If you don't have protection, try wearing a scuba diving suit. Do not use anything made of lumber or asphalt.
Sex can make you pregnant. Pregnancy means a child will grow inside you. Think of your body as an apartment building. You've leased your stomach to a new tenant. It might be a boy or girl. But neither will pay the rent.
You should sue them.
The Yellow Pages can recommend a qualified attorney.
Eventually you will have a baby. Babies are a 24-hour job. There are no paid vacations. No 401(k). Babies are bad employers. You should call OSHA.
Breast-feeding a teething baby is like having a chicken gnaw on your boob. Think about this before you have sex. Do you really want to be attacked by chickens?
Your baby will probably be ugly.
The children are our future. The future will need braces. And piano lessons. And a charge account at Planned Parenthood.

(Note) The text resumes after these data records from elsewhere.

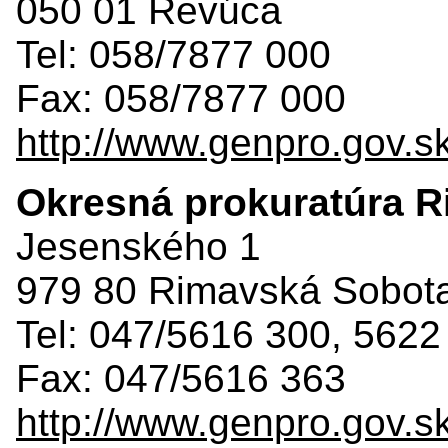
050 01 Revúca
Tel: 058/7877 000
Fax: 058/7877 000
http://www.genpro.gov.s
Okresná prokuratúra 
Jesenského 1
979 80 Rimavská Sobot
Tel: 047/5616 300, 5622
Fax: 047/5616 363
http://www.genpro.gov.s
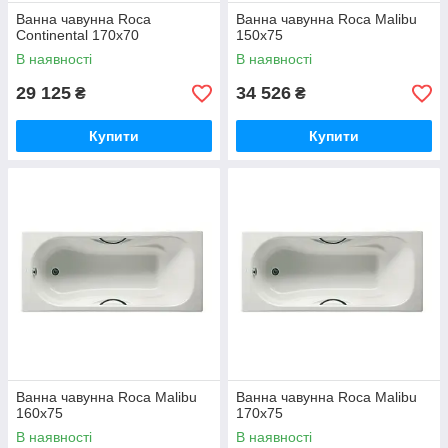
Ванна чавунна Roca
Ванна чавунна Roca Malibu
Continental 170x70
150x75
В наявності
В наявності
29 125
34 526
₴
₴
Купити
Купити
Ванна чавунна Roca Malibu
Ванна чавунна Roca Malibu
160x75
170x75
В наявності
В наявності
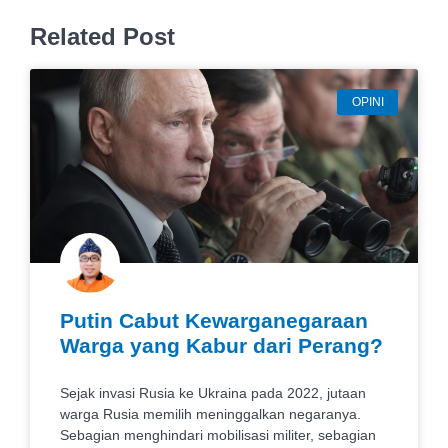
Related Post
OPINI
Putin Cabut Kewarganegaraan
Warga yang Kabur dari Perang?
Sejak invasi Rusia ke Ukraina pada 2022, jutaan
warga Rusia memilih meninggalkan negaranya.
Sebagian menghindari mobilisasi militer, sebagian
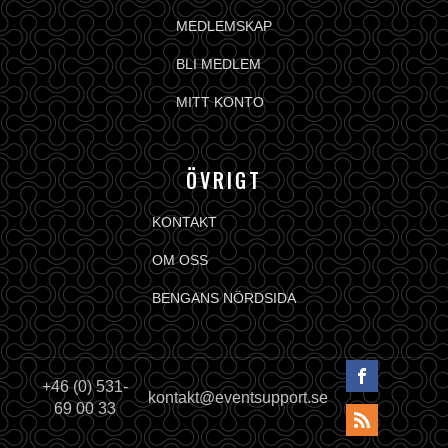
MEDLEMSKAP
BLI MEDLEM
MITT KONTO
ÖVRIGT
KONTAKT
OM OSS
BENGANS NÖRDSIDA
+46 (0) 531-
kontakt@eventsupport.se
69 00 33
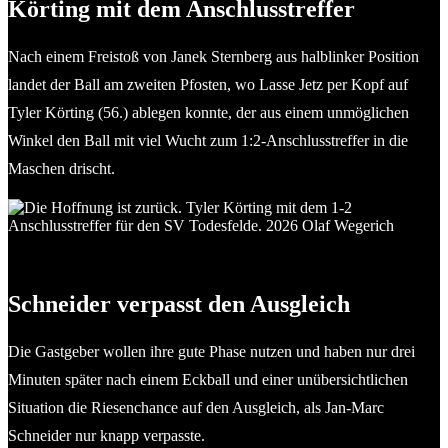
Körting mit dem Anschlusstreffer
Nach einem Freistoß von Janek Sternberg aus halblinker Position
landet der Ball am zweiten Pfosten, wo Lasse Jetz per Kopf auf
Tyler Körting (56.) ablegen konnte, der aus einem unmöglichen
Winkel den Ball mit viel Wucht zum 1:2-Anschlusstreffer in die
Maschen drischt.
Die Hoffnung ist zurück. Tyler Körting mit dem 1-2
Anschlusstreffer für den SV Todesfelde. 2026 Olaf Wegerich
Schneider verpasst den Ausgleich
Die Gastgeber wollen ihre gute Phase nutzen und haben nur drei
Minuten später nach einem Eckball und einer unübersichtlichen
Situation die Riesenchance auf den Ausgleich, als Jan-Marc
Schneider nur knapp verpasste.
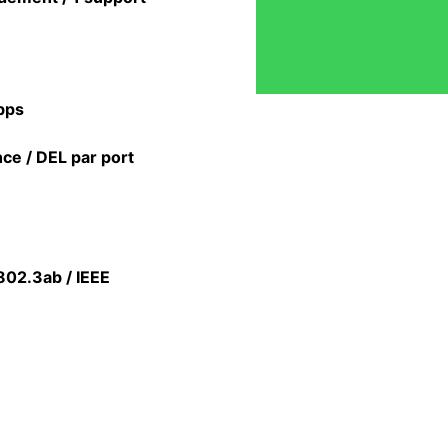
bps
nce / DEL par port
802.3ab / IEEE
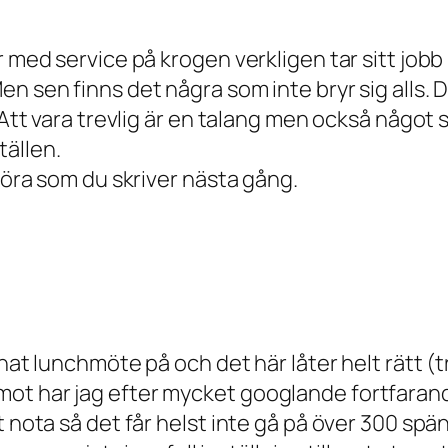
 med service på krogen verkligen tar sitt jobb 
n sen finns det några som inte bryr sig alls. 
. Att vara trevlig är en talang men också någo
tällen.
 göra som du skriver nästa gång.
nat lunchmöte på och det här låter helt rätt (t
ot har jag efter mycket googlande fortfarand
t nota så det får helst inte gå på över 300 sp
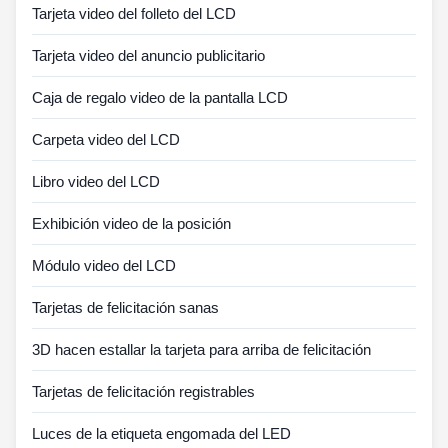
Tarjeta video del folleto del LCD
Tarjeta video del anuncio publicitario
Caja de regalo video de la pantalla LCD
Carpeta video del LCD
Libro video del LCD
Exhibición video de la posición
Módulo video del LCD
Tarjetas de felicitación sanas
3D hacen estallar la tarjeta para arriba de felicitación
Tarjetas de felicitación registrables
Luces de la etiqueta engomada del LED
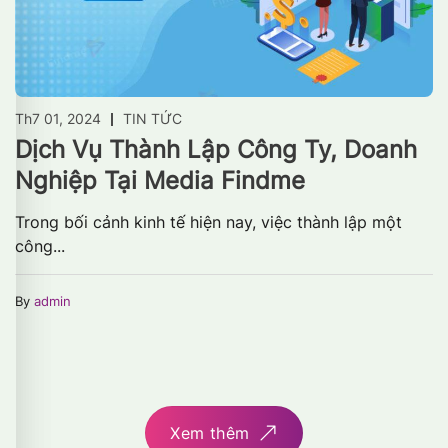
Th7 01, 2024
TIN TỨC
Dịch Vụ Thành Lập Công Ty, Doanh
Nghiệp Tại Media Findme
Trong bối cảnh kinh tế hiện nay, việc thành lập một
công...
By
admin
Xem thêm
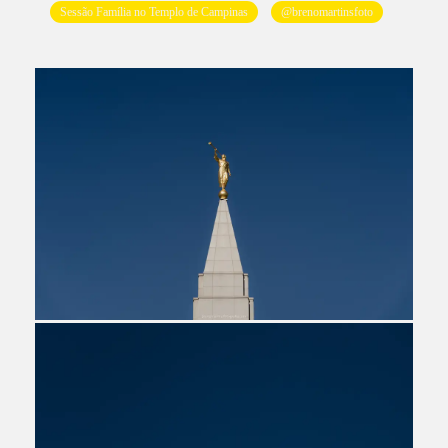
Sessão Família no Templo de Campinas
@brenomartinsfoto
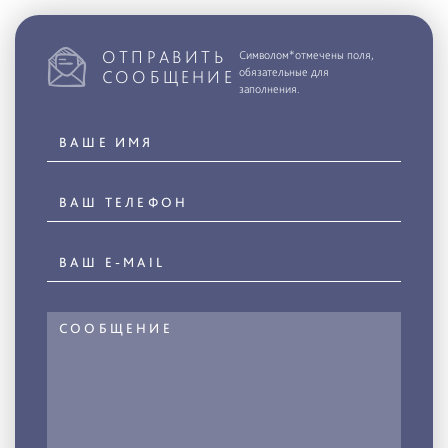
ОТПРАВИТЬ
Символом*отмечены поля,
обязательные для
СООБЩЕНИЕ
заполнения.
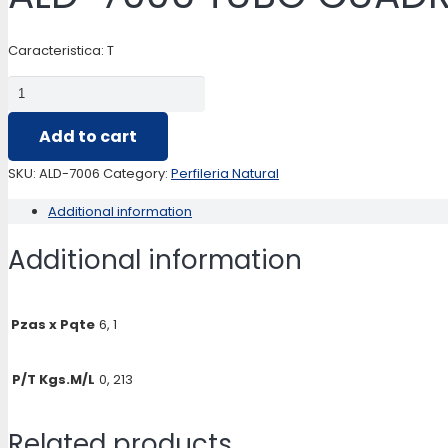
Caracteristica: T
ALD-
7006
Add to cart
TUBO
CUADRADO
SKU:
ALD-7006
Category:
Perfileria Natural
DE
Additional information
19.05*19.05
quantity
Additional information
Pzas x Pqte
6, 1
P/T Kgs.M/L
0, 213
Related products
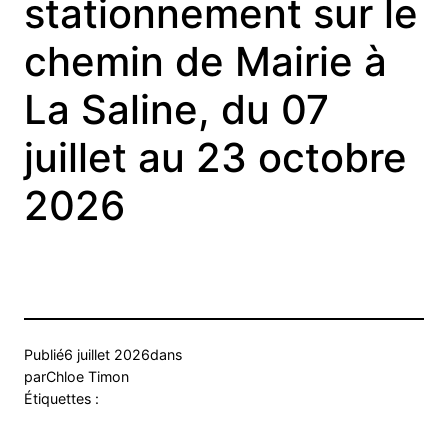
stationnement sur le
chemin de Mairie à
La Saline, du 07
juillet au 23 octobre
2026
Publié
6 juillet 2026
dans
par
Chloe Timon
Étiquettes :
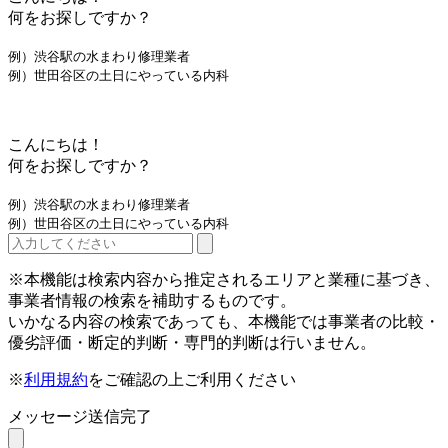
何をお探しですか？
例）渋谷駅の水まわり修理業者
例）世田谷区の土日にやっている内科
こんにちは！
何をお探しですか？
例）渋谷駅の水まわり修理業者
例）世田谷区の土日にやっている内科
※本機能は検索内容から推定されるエリアと業種に基づき、
事業者情報の検索を補助するものです。
いかなる内容の検索であっても、本機能では事業者の比較・
優劣評価・断定的判断・専門的判断は行いません。
※
利用規約
をご確認の上ご利用ください
メッセージ送信完了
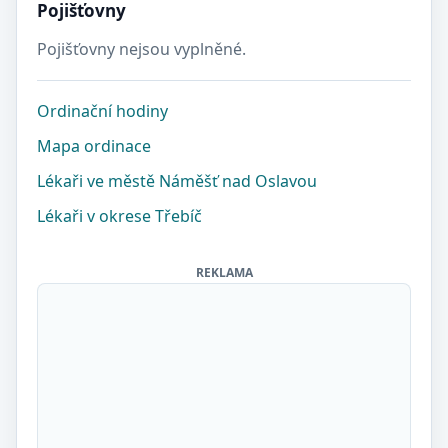
Pojišťovny
Pojišťovny nejsou vyplněné.
Ordinační hodiny
Mapa ordinace
Lékaři ve městě Náměšť nad Oslavou
Lékaři v okrese Třebíč
REKLAMA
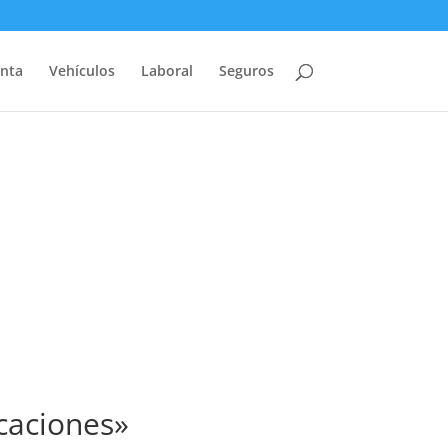
nta
Vehículos
Laboral
Seguros
icaciones»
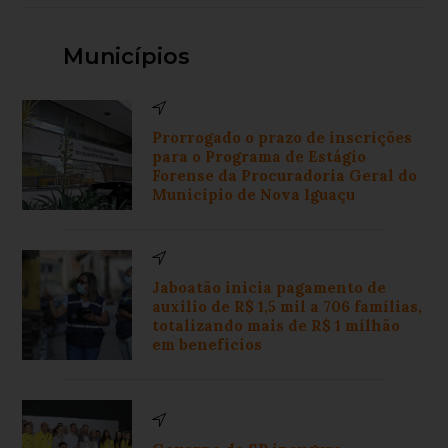
Municípios
Prorrogado o prazo de inscrições
para o Programa de Estágio
Forense da Procuradoria Geral do
Município de Nova Iguaçu
Jaboatão inicia pagamento de
auxílio de R$ 1,5 mil a 706 famílias,
totalizando mais de R$ 1 milhão
em benefícios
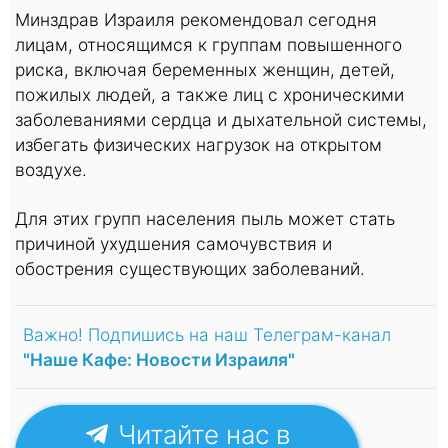
Минздрав Израиля рекомендовал сегодня
лицам, относящимся к группам повышенного
риска, включая беременных женщин, детей,
пожилых людей, а также лиц с хроническими
заболеваниями сердца и дыхательной системы,
избегать физических нагрузок на открытом
воздухе.
Для этих групп населения пыль может стать
причиной ухудшения самочувствия и
обострения существующих заболеваний.
Важно! Подпишись на наш Телеграм-канал
"Наше Кафе: Новости Израиля"
Читайте нас в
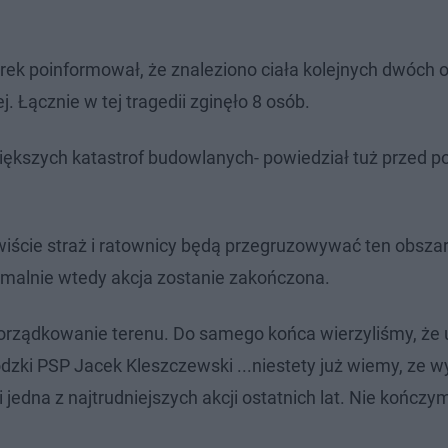
rek poinformował, że znaleziono ciała kolejnych dwóch 
 Łącznie w tej tragedii zginęło 8 osób.
 większych katastrof budowlanych- powiedział tuż przed 
ywiście straż i ratownicy będą przegruzowywać ten obszar
Formalnie wtedy akcja zostanie zakończona.
porządkowanie terenu. Do samego końca wierzyliśmy, że 
zki PSP Jacek Kleszczewski ...niestety już wiemy, ze w
 jedna z najtrudniejszych akcji ostatnich lat. Nie kończy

But don't expect a man to support you. Don't expect him to buy you flowers and super-cute outfits. Don't expect him to take you on vacations to Florida and Massillon.
He will take you to Quaker Steak & Lube. Before you have sex, think about all the saturated fats.
Once you get pregnant, he'll mistake you for a footstool. He'll place beer cans and sandwiches on your head. Remember to take them off before you go to school conferences. Teachers shouldn't expect free beer and sandwiches all the time.
You're a woman.
Not a servant.
Before you have sex, ask your man: Do you have a job? Do you have a hot car? Are you willing to rob Home Depot if you answered no to the first two questions? If not, you have no business being with him.
He probably doesn't even own a gun.
If your man leaves, don't blame him. Blame yourself. You should never have had sex with him in the first place. He isn't even cute. I can't believe he still wears a Members Only jacket.
Whatever you do, don't shoot your man. You might go to jail. Jail is bad. It's like living in West Park. They won't let you bring your throw pillows.
Instead, take the time to explore who you are. What are your aspirations? What are your goals? Do you really think the KFC management-training program is right for you? Wouldn't you rather be really successful, like me?
(That was a trick question. Don't think for a minute you could ever be like me! You're a whore. I'm not! LOL!)
Consider taking up a hobby. Learn to macramé. Write haiku. Make crafts that I can buy inexpensively at those quaint community art shows.
But whatever you do, make sure they're green. I need something that would go well in my kitchen.
Take time to enjoy life. Jump rope. Fly a kite. Run in a field of marigolds. Join a reenactment group and pretend you're in the battle of Gettysburg.
Just don't let a pretend doctor amputate your leg. If he does, call the AMA.
It's your body.
It's your choice if you want to keep that leg.
Don't let a man tell you otherwise.
After all, sex is not love. Love is poetry. Sunsets. Soft summer rain. It means sharing your most intimate thoughts. Even the ones about Tony Danza.
You won't find love on a bar stool. In the back seat of a 1986 Buick. In the men's room of a Winking Lizard.
You can only find it in your heart. And if you can't find it there, call in a search party. It might have gotten lost in your spleen.
Before you can love someone else, you must first love yourself. You must believe you can fly. Believe you can touch the sky. You must think about it every night and day. You must spread your wings and fly away.
And for the record, I'm against racism.
And children who slaughter their classmates with automatic weapons.
And people who are mean to cats.
I know I'll get a lot of angry mail. But I feel strongly about this.